Les véritables décideurs du pouvoir au Togo
La question de la répartition réelle du pouvoir au Togo nécessite une analyse qui va au-delà des titres officiels. Une réforme constitutionnelle adoptée en 2024 a fondamentalement transformé l’architecture politique du pays, passant d’un système présidentiel à un système parlementaire. Ce changement a formellement créé une dyarchie au sommet de l’État, mais la pratique et les rapports de force historiques révèlent une concentration du pouvoir entre les mains d’un nombre restreint d’acteurs politiques, militaires et administratifs. Cette analyse détaille les structures formelles et informelles qui définissent la prise de décision dans le Togo contemporain.

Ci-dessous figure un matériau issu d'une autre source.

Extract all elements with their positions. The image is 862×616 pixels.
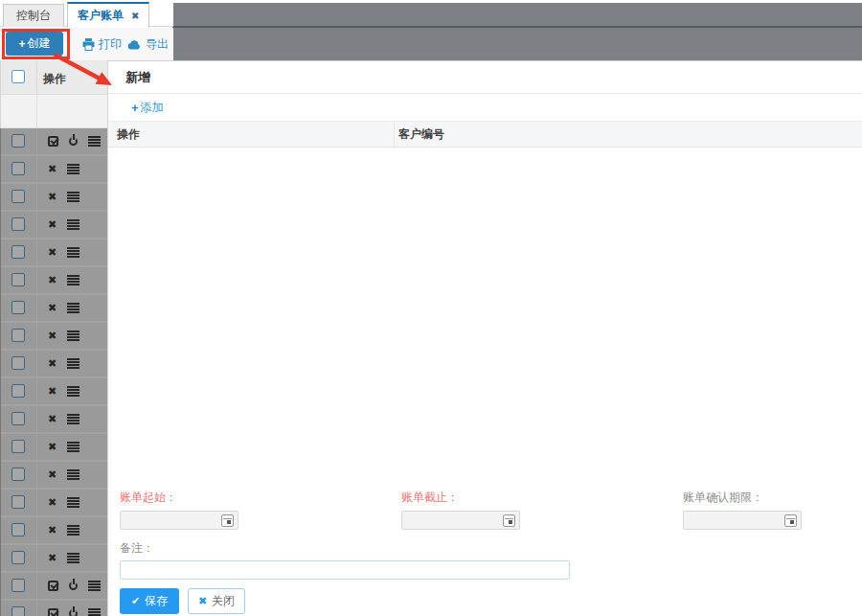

La dyarchie exécutive issue de la réforme constitutionnelle de 2024
La nouvelle constitution a créé deux postes exécutifs distincts, redistribuant ainsi les pouvoirs de manière significative et instituant une dyarchie à la tête de l’État.
Le Président de la République : une fonction désormais symbolique
- Il est élu par l’Assemblée nationale pour un mandat de quatre ans, renouvelable une fois.
- Ses principales attributions sont protocolaires, comme la représentation de l’État à l’étranger.
- Il rencontre les leaders de partis après des élections législatives pour discuter des nominations au poste de Premier ministre.
- Il donne le mandat de former un gouvernement au candidat qu’il estime le plus susceptible de réussir.
- Le titulaire actuel est Jean-Lucien Savi de Tové, élu le 3 mai 2025.
- Il s’agit d’une fonction largement honorifique, détenant peu de pouvoir réel.
Le Président du Conseil des Ministres : la détention du pouvoir exécutif
- Ce poste, détenu par Faure Gnassingbé depuis le 3 mai 2025, concentre l’essentiel de l’autorité gouvernementale.
- Il est responsable de la coordination de l’action du gouvernement et de la mise en œuvre des politiques.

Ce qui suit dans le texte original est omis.